[[ Data to use open ]]

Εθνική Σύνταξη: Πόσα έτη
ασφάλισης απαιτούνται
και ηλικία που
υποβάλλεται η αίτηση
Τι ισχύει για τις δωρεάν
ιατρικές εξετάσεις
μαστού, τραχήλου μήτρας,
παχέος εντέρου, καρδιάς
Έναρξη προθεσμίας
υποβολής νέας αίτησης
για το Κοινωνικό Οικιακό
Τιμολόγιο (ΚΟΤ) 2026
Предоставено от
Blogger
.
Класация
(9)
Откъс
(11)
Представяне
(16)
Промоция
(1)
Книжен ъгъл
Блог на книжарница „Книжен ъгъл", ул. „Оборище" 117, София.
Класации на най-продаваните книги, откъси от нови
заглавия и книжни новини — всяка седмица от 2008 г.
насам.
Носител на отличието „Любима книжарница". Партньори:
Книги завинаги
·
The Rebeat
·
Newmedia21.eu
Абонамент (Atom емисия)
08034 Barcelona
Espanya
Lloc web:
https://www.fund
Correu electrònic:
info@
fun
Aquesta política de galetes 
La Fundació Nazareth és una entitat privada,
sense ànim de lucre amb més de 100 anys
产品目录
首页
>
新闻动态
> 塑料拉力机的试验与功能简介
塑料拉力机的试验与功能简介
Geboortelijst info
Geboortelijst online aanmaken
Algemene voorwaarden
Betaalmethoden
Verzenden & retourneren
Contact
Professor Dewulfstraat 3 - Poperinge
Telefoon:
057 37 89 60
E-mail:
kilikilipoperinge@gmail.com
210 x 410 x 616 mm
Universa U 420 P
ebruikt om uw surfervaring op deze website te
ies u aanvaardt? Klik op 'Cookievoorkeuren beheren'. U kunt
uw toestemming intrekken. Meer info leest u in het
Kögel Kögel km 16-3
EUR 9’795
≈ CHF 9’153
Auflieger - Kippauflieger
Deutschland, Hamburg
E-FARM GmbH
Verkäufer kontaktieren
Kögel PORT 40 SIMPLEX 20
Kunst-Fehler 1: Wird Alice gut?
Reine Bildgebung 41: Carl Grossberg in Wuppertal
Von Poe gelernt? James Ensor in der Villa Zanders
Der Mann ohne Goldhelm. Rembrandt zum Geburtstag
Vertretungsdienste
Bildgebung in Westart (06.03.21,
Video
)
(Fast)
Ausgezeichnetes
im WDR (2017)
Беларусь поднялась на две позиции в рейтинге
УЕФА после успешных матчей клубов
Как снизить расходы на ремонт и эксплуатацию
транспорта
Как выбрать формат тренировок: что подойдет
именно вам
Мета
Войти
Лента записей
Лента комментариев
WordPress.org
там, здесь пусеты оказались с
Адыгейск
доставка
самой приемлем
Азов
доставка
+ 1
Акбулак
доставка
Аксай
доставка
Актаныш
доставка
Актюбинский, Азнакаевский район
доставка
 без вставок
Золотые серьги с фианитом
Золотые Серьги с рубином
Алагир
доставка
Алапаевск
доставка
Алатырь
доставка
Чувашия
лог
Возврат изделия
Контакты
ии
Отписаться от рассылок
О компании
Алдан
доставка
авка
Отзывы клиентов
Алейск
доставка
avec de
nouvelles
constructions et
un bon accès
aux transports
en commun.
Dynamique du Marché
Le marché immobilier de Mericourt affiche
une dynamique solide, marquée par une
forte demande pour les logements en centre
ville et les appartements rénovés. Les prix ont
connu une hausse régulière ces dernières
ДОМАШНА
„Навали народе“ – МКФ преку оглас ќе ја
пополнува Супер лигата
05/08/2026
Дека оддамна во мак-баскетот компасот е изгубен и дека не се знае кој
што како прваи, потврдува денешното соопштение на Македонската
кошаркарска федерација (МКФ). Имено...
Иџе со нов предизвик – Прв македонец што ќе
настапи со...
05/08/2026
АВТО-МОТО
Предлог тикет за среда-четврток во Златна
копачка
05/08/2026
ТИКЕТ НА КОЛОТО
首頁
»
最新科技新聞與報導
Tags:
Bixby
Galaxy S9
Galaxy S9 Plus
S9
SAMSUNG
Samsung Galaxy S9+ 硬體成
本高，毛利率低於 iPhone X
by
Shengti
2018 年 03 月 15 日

[[ Data to use closed ]]

• Task brief
Only one stretch of the records above is wanted: the lines between the one holding "kilikilipoperinge@gmail.com" and the one holding "без вставок", inclusive, reproduced exactly.

• Answer to the exercise
kilikilipoperinge@gmail.com
210 x 410 x 616 mm
Universa U 420 P
ebruikt om uw surfervaring op deze website te
ies u aanvaardt? Klik op 'Cookievoorkeuren beheren'. U kunt
uw toestemming intrekken. Meer info leest u in het
Kögel Kögel km 16-3
EUR 9’795
≈ CHF 9’153
Auflieger - Kippauflieger
Deutschland, Hamburg
E-FARM GmbH
Verkäufer kontaktieren
Kögel PORT 40 SIMPLEX 20
Kunst-Fehler 1: Wird Alice gut?
Reine Bildgebung 41: Carl Grossberg in Wuppertal
Von Poe gelernt? James Ensor in der Villa Zanders
Der Mann ohne Goldhelm. Rembrandt zum Geburtstag
Vertretungsdienste
Bildgebung in Westart (06.03.21,
Video
)
(Fast)
Ausgezeichnetes
im WDR (2017)
Беларусь поднялась на две позиции в рейтинге
УЕФА после успешных матчей клубов
Как снизить расходы на ремонт и эксплуатацию
транспорта
Как выбрать формат тренировок: что подойдет
именно вам
Мета
Войти
Лента записей
Лента комментариев
WordPress.org
там, здесь пусеты оказались с
Адыгейск
доставка
самой приемлем
Азов
доставка
+ 1
Акбулак
доставка
Аксай
доставка
Актаныш
доставка
Актюбинский, Азнакаевский район
доставка
 без вставок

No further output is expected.